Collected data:
****************

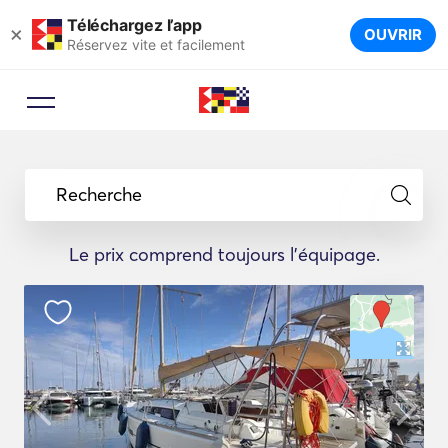
Téléchargez l’app
×
OUVRIR
Réservez vite et facilement
Recherche
Le prix comprend toujours l'équipage.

****************

Every line above goes into the copy unchanged; the pictures do not.

• **Solved exercise**:
Téléchargez l’app
×
OUVRIR
Réservez vite et facilement
Recherche
Le prix comprend toujours l'équipage.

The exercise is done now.